**Dataset content:**
Start of Block

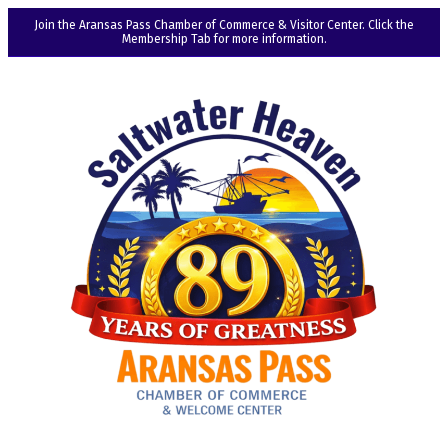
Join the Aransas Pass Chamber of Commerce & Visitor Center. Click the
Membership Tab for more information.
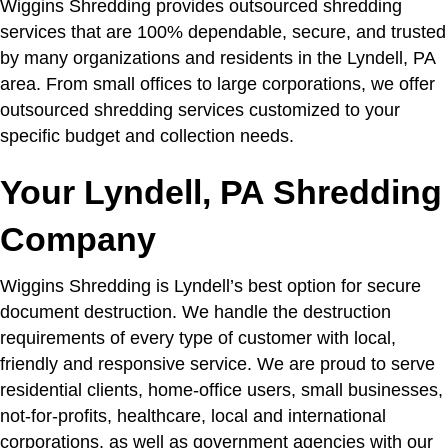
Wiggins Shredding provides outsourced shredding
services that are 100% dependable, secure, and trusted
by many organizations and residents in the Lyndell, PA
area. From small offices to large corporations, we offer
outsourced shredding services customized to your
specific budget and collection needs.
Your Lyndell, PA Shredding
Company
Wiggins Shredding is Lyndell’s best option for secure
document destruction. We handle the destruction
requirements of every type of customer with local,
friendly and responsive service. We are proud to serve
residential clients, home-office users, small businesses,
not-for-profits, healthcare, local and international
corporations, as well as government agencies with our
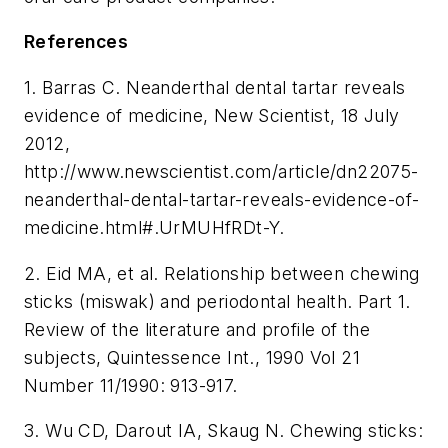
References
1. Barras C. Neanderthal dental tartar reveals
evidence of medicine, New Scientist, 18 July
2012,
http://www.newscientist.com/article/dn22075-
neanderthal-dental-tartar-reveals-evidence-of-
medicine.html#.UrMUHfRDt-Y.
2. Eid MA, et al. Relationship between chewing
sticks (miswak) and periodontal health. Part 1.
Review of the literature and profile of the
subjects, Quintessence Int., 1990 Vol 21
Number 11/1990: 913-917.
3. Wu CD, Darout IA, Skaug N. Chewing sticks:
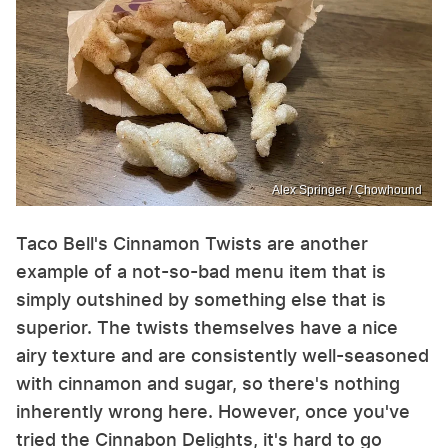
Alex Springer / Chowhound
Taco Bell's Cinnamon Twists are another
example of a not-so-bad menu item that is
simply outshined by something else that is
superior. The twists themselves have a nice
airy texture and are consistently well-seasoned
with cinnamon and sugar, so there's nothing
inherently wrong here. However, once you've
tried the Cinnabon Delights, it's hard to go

End of Block
Start of Block

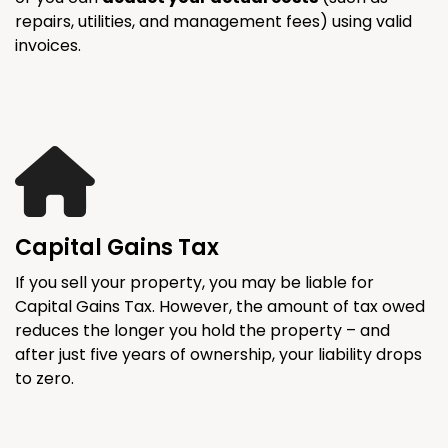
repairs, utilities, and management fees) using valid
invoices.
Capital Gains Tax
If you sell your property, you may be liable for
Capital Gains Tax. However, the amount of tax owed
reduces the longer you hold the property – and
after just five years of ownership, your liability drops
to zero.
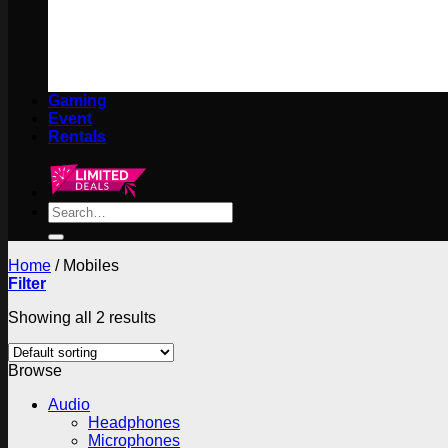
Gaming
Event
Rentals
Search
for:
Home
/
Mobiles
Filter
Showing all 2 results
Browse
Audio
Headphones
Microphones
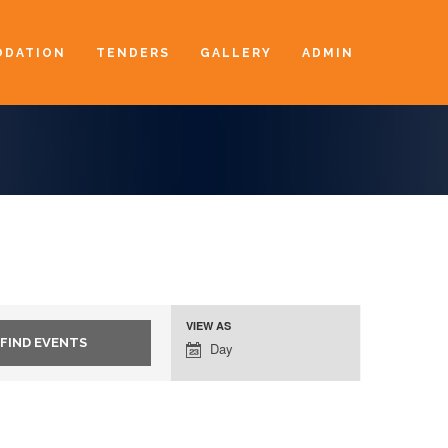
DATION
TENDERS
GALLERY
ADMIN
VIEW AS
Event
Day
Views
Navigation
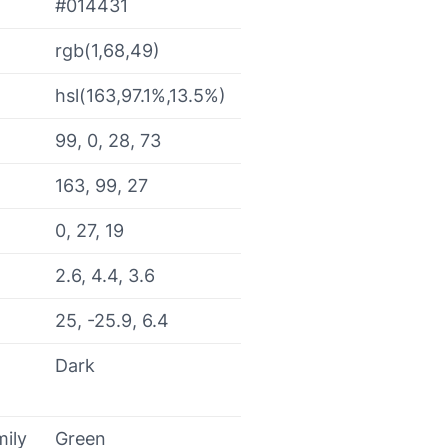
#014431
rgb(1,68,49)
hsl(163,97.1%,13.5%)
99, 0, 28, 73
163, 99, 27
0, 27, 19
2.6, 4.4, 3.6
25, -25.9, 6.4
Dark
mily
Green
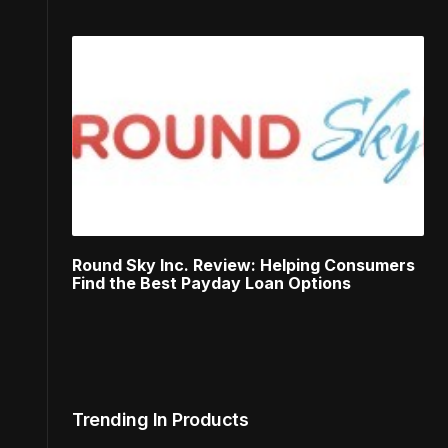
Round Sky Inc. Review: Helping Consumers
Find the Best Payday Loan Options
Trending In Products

End of Block
Start of Block

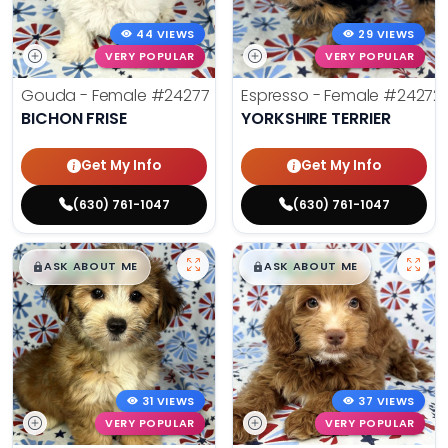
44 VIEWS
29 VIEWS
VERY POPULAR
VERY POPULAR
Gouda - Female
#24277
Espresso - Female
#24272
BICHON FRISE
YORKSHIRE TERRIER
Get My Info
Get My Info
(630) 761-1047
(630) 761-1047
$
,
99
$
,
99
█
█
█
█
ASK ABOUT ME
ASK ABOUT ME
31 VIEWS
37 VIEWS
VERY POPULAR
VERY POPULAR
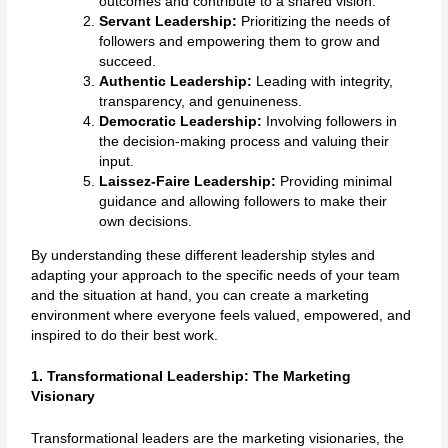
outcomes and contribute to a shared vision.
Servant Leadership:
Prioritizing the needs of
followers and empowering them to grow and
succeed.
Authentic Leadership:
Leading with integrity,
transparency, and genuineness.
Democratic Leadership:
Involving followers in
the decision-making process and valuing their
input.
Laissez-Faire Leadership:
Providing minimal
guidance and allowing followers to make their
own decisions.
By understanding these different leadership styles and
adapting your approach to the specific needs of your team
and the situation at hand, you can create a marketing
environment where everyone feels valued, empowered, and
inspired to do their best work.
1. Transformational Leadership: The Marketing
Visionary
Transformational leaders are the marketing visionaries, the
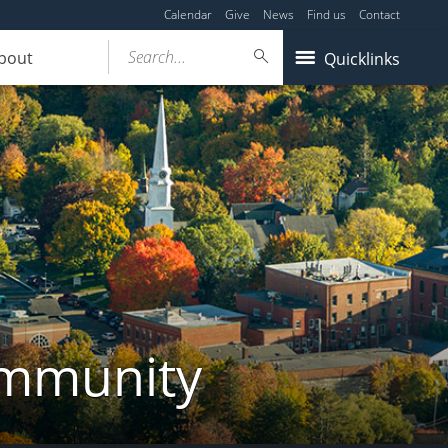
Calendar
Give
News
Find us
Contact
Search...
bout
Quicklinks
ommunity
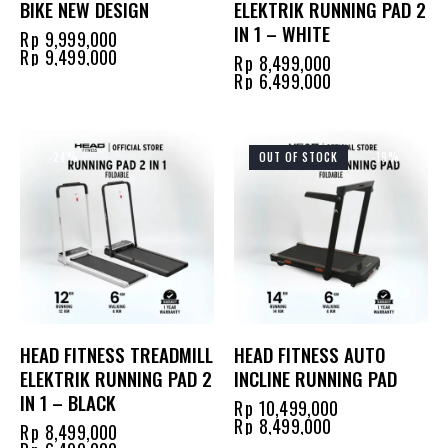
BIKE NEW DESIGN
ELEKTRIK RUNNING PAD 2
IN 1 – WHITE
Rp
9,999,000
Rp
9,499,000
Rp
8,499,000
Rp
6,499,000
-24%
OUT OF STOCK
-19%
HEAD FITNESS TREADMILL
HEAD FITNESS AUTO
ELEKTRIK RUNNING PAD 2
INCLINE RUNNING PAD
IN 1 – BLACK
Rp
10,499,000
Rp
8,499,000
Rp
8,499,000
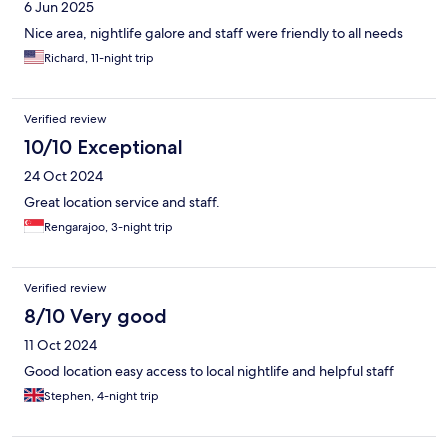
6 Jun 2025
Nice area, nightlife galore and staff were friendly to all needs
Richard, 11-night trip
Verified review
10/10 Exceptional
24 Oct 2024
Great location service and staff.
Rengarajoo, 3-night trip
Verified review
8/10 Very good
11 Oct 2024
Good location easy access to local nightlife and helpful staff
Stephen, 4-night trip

End of Block

**Exercise requirements:** In the entries above, find the line with "subjects, Quintessence Int., 1990 Vol 21" and the line with "tried the Cinnabon Delights, it's hard to go". Return exactly those lines and all the ones between them, pictures excluded.

**Exercise answer:**
subjects, Quintessence Int., 1990 Vol 21
Number 11/1990: 913-917.
3. Wu CD, Darout IA, Skaug N. Chewing sticks:
Alex Springer / Chowhound
Taco Bell's Cinnamon Twists are another
example of a not-so-bad menu item that is
simply outshined by something else that is
superior. The twists themselves have a nice
airy texture and are consistently well-seasoned
with cinnamon and sugar, so there's nothing
inherently wrong here. However, once you've
tried the Cinnabon Delights, it's hard to go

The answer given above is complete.